# WHAT YOU WILL DO:
Of the lines below, write out exactly those from the line with "In order to click on Army" through the line with "This screenshot has height=2576, width=796.", both included, and skip the rest.

# Saved data entries:

---

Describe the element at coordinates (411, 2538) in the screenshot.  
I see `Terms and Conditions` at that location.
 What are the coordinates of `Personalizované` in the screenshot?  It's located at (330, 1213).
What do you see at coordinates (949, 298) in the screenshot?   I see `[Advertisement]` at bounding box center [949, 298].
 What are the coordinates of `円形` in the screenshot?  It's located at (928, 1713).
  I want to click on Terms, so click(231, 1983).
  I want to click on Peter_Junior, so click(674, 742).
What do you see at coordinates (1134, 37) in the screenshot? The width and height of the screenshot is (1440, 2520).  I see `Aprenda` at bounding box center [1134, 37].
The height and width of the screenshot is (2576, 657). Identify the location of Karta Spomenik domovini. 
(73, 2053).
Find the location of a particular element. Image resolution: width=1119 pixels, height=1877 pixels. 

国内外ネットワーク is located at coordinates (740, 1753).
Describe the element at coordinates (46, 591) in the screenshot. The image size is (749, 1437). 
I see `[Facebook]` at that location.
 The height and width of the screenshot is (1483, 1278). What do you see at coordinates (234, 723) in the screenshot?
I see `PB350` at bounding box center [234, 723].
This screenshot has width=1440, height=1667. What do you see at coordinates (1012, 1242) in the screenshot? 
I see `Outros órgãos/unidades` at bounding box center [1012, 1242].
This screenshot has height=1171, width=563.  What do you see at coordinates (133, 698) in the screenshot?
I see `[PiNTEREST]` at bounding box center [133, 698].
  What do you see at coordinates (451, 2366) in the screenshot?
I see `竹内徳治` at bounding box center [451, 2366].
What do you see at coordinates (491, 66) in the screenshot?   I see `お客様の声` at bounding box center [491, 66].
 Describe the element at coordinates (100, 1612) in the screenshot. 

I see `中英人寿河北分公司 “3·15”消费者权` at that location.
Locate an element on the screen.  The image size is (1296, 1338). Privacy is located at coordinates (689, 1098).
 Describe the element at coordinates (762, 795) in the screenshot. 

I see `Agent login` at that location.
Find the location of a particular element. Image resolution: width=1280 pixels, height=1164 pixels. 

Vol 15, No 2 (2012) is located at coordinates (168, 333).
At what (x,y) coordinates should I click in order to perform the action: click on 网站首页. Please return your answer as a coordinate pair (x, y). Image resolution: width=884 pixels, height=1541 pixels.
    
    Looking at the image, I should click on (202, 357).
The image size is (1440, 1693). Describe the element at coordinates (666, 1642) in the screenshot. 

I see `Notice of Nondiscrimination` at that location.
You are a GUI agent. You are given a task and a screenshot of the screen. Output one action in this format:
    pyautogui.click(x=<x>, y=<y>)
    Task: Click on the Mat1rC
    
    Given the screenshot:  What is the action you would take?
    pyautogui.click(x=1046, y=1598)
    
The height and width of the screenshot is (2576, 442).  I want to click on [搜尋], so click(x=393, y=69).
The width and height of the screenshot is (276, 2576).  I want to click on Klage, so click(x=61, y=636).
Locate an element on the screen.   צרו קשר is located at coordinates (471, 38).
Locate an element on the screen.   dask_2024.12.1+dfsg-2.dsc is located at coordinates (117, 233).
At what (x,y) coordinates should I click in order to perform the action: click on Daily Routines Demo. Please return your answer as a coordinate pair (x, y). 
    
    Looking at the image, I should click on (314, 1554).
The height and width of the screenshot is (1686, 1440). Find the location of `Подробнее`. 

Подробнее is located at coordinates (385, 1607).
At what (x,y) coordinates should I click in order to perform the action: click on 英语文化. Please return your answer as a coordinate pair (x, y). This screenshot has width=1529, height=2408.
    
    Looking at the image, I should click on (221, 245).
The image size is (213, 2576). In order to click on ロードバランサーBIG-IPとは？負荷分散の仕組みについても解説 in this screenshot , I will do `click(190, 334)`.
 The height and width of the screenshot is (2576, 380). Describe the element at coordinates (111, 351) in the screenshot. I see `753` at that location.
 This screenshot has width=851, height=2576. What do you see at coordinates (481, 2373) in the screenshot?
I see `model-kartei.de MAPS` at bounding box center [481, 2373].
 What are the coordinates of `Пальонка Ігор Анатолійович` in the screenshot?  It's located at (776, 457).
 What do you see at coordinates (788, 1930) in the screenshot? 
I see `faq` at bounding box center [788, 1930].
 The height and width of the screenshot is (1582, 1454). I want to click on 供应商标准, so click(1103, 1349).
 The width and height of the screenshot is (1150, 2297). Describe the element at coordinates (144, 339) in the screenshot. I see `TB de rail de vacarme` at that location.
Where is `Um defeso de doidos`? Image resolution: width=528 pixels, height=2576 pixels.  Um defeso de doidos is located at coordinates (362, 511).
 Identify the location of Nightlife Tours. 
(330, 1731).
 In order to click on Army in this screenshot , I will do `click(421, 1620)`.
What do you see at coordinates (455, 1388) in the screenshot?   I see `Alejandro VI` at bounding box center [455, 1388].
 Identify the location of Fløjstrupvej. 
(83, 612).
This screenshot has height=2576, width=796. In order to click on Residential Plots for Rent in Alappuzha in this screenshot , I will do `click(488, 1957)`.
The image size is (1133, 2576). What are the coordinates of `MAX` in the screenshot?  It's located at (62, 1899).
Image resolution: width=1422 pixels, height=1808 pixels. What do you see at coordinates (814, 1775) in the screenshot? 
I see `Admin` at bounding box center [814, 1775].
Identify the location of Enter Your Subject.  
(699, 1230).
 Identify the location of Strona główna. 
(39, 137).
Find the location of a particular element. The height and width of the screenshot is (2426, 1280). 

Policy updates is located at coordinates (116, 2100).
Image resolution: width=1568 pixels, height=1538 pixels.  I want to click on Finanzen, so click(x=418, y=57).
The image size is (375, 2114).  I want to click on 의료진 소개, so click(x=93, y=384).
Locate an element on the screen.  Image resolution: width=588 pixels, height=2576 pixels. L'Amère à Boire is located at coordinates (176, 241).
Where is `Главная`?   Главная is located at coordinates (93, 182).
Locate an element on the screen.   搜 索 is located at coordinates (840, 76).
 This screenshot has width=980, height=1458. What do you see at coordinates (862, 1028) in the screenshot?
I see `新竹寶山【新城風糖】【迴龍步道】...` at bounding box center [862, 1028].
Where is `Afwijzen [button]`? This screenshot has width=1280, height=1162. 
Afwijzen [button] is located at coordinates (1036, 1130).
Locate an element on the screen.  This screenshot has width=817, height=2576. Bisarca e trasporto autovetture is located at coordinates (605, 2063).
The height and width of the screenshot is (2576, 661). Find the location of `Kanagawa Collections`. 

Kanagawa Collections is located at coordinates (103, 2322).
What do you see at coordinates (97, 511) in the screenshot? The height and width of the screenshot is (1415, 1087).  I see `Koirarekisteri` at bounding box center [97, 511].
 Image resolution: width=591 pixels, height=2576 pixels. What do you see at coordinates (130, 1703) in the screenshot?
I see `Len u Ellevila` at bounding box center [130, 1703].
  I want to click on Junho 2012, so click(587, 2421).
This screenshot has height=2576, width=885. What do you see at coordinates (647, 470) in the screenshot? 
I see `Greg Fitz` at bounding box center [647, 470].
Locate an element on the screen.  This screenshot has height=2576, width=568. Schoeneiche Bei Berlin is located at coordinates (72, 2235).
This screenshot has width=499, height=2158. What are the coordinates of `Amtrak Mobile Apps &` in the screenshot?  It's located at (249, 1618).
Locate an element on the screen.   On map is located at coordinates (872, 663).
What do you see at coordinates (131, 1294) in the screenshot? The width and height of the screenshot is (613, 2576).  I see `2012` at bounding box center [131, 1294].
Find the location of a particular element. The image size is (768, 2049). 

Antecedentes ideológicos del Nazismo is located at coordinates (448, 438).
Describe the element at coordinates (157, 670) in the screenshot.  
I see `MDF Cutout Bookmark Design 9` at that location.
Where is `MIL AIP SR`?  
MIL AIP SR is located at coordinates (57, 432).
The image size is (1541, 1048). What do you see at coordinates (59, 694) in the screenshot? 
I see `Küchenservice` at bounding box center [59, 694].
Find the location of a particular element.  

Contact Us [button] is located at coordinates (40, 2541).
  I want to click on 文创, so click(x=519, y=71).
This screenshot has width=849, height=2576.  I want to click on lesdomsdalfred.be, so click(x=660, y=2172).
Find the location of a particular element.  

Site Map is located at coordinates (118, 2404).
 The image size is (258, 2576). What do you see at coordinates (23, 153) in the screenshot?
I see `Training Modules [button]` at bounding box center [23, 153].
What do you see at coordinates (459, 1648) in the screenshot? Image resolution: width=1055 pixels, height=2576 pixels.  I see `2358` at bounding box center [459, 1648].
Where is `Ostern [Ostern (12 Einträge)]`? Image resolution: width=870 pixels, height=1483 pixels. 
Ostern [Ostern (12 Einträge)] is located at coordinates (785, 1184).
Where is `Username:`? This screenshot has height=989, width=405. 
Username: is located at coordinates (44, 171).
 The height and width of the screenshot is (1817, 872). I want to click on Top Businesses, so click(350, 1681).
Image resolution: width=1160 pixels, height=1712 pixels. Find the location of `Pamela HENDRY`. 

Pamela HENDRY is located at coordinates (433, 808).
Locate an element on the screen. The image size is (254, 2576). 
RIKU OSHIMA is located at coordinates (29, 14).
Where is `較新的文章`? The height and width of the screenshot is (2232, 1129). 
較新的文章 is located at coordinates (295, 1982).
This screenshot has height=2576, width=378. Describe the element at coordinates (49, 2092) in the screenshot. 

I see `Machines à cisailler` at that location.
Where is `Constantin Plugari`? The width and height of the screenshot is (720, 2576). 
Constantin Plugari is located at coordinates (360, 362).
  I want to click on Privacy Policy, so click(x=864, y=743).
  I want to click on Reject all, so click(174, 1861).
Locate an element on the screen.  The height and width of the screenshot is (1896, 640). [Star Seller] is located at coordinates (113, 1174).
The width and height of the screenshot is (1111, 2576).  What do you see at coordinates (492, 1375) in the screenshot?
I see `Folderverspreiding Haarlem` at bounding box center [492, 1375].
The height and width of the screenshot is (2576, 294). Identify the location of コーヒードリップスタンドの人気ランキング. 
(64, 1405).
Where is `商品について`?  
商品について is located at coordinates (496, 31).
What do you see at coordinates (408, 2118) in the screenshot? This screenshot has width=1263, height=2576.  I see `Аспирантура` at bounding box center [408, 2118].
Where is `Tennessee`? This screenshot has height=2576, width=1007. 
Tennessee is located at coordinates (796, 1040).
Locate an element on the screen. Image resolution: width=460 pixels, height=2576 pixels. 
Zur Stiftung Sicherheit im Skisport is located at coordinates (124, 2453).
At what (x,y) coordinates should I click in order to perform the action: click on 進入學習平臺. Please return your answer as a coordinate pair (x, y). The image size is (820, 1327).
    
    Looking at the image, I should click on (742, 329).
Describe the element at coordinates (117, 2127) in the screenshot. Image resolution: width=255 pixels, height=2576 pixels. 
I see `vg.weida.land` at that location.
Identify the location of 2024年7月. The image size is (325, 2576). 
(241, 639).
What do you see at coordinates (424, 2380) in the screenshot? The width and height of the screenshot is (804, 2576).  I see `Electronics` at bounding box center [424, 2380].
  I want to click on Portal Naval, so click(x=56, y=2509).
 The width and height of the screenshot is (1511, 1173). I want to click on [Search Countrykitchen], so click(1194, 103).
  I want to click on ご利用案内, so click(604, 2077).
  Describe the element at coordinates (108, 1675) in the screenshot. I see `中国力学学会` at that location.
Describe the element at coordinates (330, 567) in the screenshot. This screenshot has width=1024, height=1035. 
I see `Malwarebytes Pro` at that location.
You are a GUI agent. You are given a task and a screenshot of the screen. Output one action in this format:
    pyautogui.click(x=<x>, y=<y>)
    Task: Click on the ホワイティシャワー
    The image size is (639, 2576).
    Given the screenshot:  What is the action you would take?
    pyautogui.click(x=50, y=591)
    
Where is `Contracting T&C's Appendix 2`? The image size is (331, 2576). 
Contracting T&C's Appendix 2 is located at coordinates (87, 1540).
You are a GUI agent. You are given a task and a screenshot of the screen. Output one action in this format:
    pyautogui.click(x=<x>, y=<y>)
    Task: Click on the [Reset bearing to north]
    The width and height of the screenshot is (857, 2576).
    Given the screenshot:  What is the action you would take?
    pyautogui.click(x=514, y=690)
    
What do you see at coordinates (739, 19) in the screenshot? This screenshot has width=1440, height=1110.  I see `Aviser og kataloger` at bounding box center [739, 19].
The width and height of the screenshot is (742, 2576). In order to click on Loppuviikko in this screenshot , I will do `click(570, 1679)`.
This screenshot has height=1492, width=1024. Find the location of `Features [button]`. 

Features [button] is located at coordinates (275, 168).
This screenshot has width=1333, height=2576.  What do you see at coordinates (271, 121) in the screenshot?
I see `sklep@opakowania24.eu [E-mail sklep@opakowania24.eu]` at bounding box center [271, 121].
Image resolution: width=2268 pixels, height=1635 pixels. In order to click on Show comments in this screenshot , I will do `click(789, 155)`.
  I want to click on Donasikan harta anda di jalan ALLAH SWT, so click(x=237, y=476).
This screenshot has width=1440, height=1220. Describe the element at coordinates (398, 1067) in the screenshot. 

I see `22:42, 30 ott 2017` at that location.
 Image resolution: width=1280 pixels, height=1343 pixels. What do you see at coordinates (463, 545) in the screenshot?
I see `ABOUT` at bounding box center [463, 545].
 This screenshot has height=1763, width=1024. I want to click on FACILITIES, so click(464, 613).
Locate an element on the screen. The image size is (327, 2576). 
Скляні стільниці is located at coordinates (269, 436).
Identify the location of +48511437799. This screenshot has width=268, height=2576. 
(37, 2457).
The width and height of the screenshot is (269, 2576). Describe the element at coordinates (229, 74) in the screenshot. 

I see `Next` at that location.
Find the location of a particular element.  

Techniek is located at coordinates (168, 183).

---

# ANSWER SPACE:
 In order to click on Army in this screenshot , I will do `click(421, 1620)`.
What do you see at coordinates (455, 1388) in the screenshot?   I see `Alejandro VI` at bounding box center [455, 1388].
 Identify the location of Fløjstrupvej. 
(83, 612).
This screenshot has height=2576, width=796. In order to click on Residential Plots for Rent in Alappuzha in this screenshot , I will do `click(488, 1957)`.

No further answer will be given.